Acceptability and feasibility of continuous diaphragm use among sex workers in Madagascar
- F Behets1,2,
- A Norris Turner1,
- K Van Damme2,3,
- N L Rabenja3,
- N Ravelomanana3,
- K Zeller4,
- J R Rasolofomanana5
- 1Department of Epidemiology, University of North Carolina at Chapel Hill, Chapel Hill, NC, USA
- 2Department of Medicine, University of North Carolina at Chapel Hill, Chapel Hill, NC, USA
- 3UNC-MAD, Antananarivo, Madagascar
- 4William J Clinton Presidential Foundation, New York, NY, USA
- 5Institut National De Santé Publique et Communautaire, Ecole de Médecine, Antananarivo, Madagascar
- Correspondence to: Frieda Behets PhD, MPH, Department of Epidemiology, University of North Carolina at Chapel Hill, 2102-D McGavran-Greenberg Hall, CB #7435, Chapel Hill, NC 27599-7435, USA; frieda_
- Accepted 9 April 2005
Objectives: The diaphragm, a woman controlled, reusable contraceptive device, might prevent some sexually transmitted infections (STIs).
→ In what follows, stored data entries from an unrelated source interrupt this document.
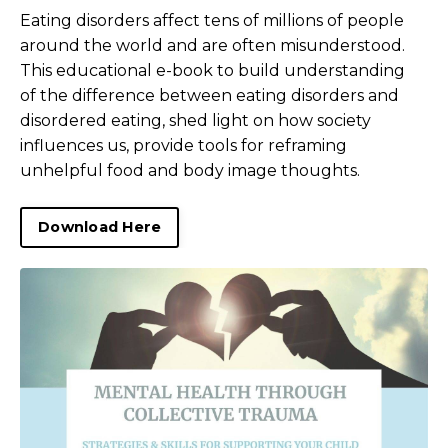
Eating disorders affect tens of millions of people
around the world and are often misunderstood.
This educational e-book to build understanding
of the difference between eating disorders and
disordered eating, shed light on how society
influences us, provide tools for reframing
unhelpful food and body image thoughts.
Download Here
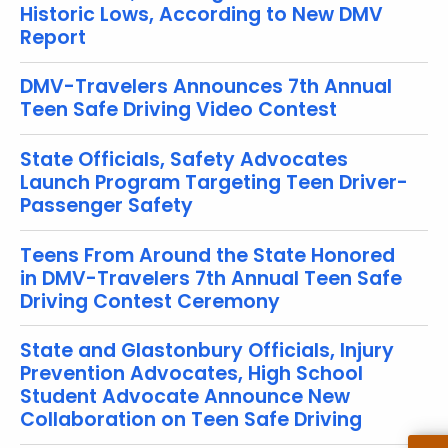
Historic Lows, According to New DMV
r
Report
e
n
DMV-Travelers Announces 7th Annual
t
Teen Safe Driving Video Contest
T
o
State Officials, Safety Advocates
p
Launch Program Targeting Teen Driver-
i
Passenger Safety
c
w
Teens From Around the State Honored
i
in DMV-Travelers 7th Annual Teen Safe
t
Driving Contest Ceremony
h
a
State and Glastonbury Officials, Injury
K
Prevention Advocates, High School
e
Student Advocate Announce New
y
Collaboration on Teen Safe Driving
w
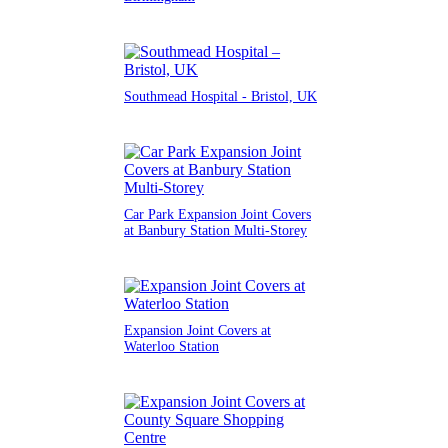
Southmead Hospital - Bristol, UK
Car Park Expansion Joint Covers
at Banbury Station Multi-Storey
Expansion Joint Covers at
Waterloo Station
We assessed the acceptability and feasibility of use of silicone Wide-Seal Arcing Diaphragms (Milex Products, Chicago, IL, USA) by sex workers in Madagascar.
Methods: Over 8 weeks, we evaluated method acceptability by examining patterns of and problems with women’s diaphragm use. We also evaluated several measures of study feasibility, including recruitment and follow up methods.
Results: 91 women from three cities (Antananarivo, Tamatave, and Mahajanga) participated, and 87 (96%) completed follow up. At enrolment, participants reported a median of six sex acts with five clients in the previous week. During the follow up period, participants reported a median of three sex acts with three clients during the previous 2 days, and self reported continuous diaphragm use during the previous day increased from 87% to 93%. Seven women became pregnant (incidence 53 pregnancies per 100 woman years). Self reported use of male condoms and diaphragms was fairly constant over the study period: women reported condom use in 61% to 70% of acts and diaphragms in 95% to 97% of acts. The number of participants reporting diaphragm problems decreased from 15 (16%) at the first visit to six (7%) at the final visit. 20 women (22%) needed replacement devices during follow up because their original diaphragms were lost, were the wrong size, or became seriously damaged.
Conclusions: Given the high use and steady decrease in reported problems during the study, we believe diaphragms are acceptable and feasible in this resource poor, low education sex worker population.
- EC, emergency contraception
- RPR, rapid plasma reagin
- STI, sexually transmitted infections
- UTI, urinary tract infection
Conflict of interest: No authors have any conflict of interest.